Saved entries
******
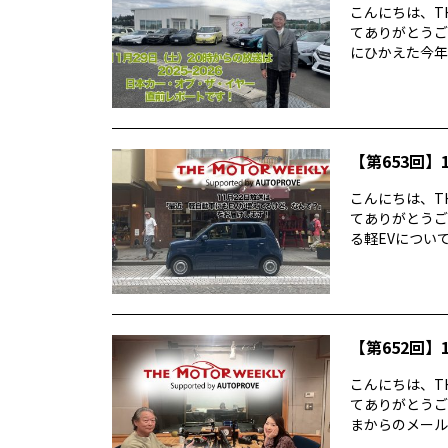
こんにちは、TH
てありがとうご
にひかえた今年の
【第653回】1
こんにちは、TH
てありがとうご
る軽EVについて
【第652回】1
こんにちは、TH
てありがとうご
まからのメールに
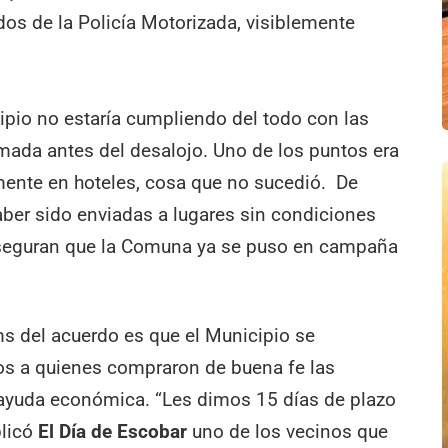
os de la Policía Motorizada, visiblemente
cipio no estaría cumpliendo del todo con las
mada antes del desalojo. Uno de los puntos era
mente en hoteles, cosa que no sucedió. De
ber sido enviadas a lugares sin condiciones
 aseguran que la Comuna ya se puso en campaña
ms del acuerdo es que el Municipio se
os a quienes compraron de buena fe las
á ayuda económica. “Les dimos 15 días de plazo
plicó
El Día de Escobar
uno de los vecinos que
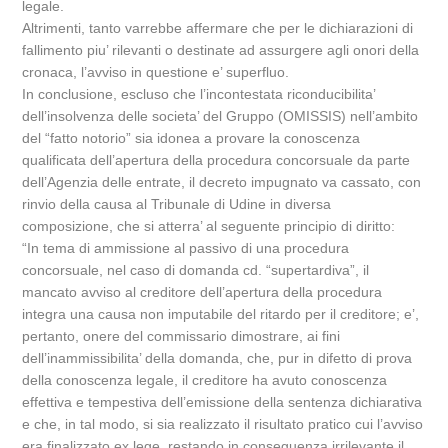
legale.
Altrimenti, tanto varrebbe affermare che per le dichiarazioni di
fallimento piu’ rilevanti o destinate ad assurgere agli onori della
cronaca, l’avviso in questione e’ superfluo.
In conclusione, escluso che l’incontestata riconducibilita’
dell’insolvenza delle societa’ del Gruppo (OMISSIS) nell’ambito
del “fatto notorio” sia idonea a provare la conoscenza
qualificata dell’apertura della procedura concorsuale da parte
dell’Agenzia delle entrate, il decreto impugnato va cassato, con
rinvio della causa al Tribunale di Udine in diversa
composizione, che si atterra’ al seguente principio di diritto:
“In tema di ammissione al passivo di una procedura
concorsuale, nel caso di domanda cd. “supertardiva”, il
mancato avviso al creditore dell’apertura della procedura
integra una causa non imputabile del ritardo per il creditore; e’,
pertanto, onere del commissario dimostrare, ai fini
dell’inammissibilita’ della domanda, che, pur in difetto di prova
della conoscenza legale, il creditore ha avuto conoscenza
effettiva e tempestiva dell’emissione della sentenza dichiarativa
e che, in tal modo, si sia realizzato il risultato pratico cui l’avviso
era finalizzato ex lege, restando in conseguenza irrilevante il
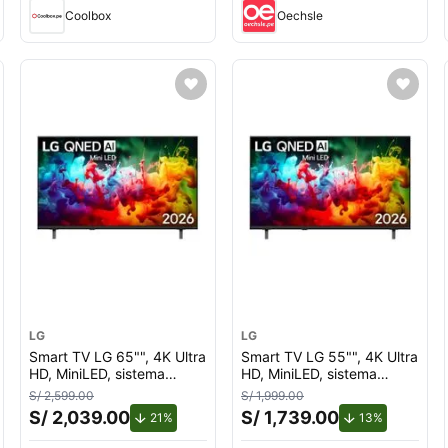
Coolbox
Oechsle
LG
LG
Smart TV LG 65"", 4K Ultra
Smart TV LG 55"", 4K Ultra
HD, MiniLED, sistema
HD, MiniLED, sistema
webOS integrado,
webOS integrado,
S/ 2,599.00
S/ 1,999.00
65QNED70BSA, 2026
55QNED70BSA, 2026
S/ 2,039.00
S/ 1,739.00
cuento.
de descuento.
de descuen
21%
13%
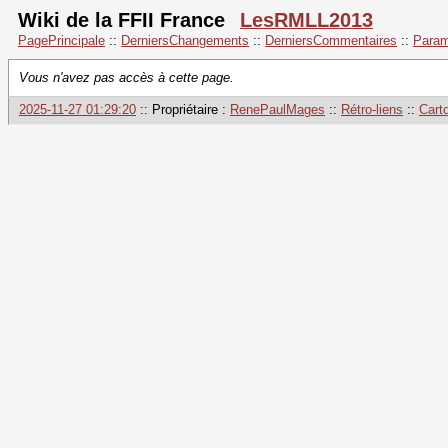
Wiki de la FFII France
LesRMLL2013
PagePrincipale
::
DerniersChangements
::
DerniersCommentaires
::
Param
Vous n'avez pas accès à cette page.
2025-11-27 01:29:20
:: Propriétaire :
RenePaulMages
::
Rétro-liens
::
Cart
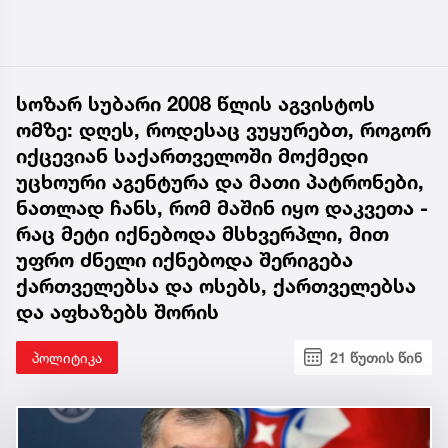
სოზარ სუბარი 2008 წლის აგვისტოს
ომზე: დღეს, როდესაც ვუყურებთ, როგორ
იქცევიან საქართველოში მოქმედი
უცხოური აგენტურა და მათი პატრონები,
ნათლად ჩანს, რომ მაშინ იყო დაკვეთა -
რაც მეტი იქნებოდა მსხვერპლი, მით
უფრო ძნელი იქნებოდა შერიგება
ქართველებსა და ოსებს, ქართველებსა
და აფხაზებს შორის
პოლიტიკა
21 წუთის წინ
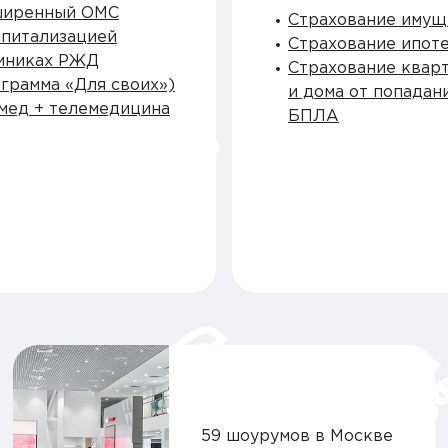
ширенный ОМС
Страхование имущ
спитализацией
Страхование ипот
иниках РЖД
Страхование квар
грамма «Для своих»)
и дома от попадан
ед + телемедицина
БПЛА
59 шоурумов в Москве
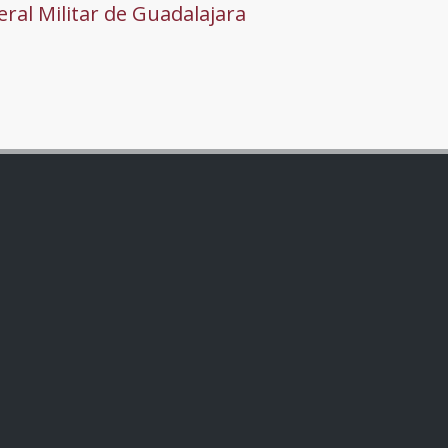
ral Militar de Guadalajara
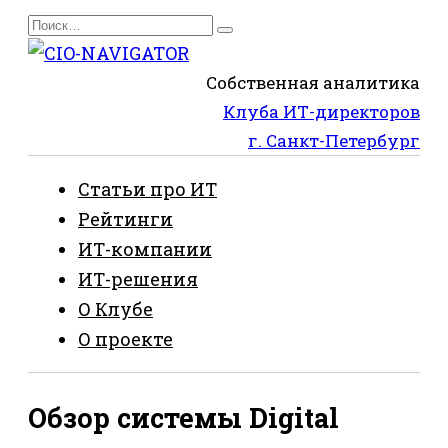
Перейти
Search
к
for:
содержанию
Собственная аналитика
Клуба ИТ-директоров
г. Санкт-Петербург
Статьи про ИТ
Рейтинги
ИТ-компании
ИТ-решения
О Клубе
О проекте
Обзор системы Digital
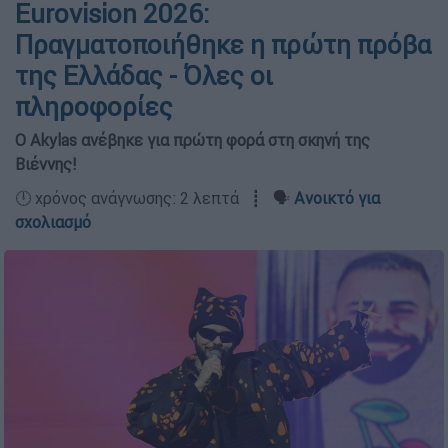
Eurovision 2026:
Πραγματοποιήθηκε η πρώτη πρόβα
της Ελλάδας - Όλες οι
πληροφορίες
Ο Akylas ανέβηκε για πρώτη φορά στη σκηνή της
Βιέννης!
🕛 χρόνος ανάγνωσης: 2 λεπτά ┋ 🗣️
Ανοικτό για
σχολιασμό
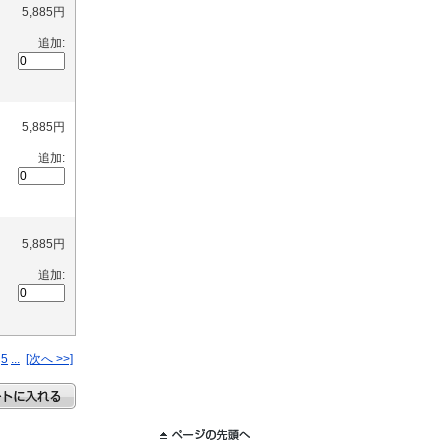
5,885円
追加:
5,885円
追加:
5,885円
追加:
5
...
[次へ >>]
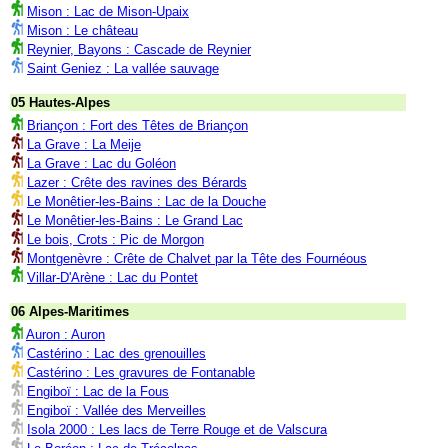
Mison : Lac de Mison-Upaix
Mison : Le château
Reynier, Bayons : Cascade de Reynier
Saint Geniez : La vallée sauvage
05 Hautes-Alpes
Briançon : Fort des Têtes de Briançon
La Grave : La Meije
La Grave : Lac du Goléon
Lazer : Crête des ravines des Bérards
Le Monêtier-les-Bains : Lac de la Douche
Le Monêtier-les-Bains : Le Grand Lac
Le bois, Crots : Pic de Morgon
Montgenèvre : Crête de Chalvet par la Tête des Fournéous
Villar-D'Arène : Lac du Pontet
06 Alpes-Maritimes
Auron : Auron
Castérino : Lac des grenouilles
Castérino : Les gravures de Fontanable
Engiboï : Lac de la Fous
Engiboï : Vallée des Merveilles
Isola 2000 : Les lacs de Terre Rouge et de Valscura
******
= What is being asked =
Show every line in the records above that contains the word "causa".

= Result of the exercise =
rinvio della causa al Tribunale di Udine in diversa
integra una causa non imputabile del ritardo per il creditore; e’,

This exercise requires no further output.